Dataset entries
○ ○ ○

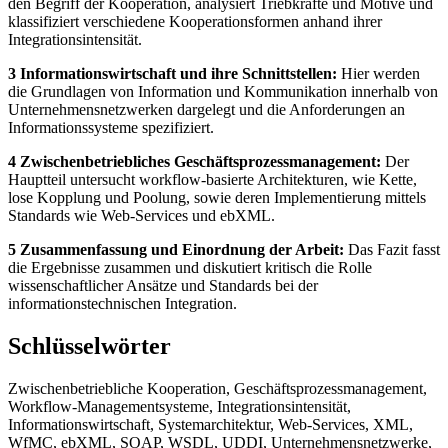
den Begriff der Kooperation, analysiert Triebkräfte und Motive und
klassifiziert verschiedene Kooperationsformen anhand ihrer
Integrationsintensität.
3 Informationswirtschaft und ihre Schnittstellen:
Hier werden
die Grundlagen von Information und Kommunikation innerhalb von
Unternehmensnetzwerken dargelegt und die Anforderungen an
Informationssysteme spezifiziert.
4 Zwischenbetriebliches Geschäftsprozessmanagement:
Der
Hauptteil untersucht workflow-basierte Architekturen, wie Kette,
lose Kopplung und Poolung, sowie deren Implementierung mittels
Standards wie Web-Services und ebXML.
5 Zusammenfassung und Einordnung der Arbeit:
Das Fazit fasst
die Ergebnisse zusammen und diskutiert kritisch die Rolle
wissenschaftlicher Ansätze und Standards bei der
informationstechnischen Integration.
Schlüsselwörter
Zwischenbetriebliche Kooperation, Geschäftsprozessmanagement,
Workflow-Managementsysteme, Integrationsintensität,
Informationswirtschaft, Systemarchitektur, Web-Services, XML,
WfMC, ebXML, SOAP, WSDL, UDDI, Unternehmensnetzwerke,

○ ○ ○

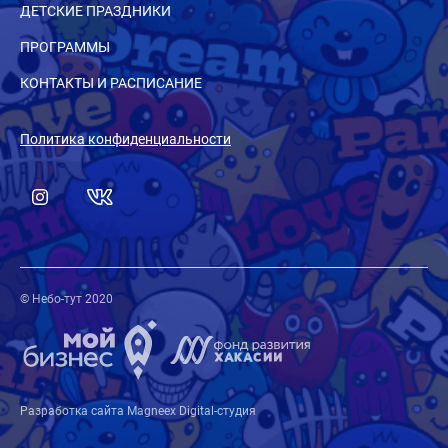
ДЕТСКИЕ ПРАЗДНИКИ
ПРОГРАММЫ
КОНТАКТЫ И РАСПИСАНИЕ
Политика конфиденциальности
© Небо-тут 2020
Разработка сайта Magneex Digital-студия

○ ○ ○

Exercise prompt: After reading the entries above, report the number of lines that include the string "Geschäftsprozessmanagement". Give no other text.

Problem solution: 2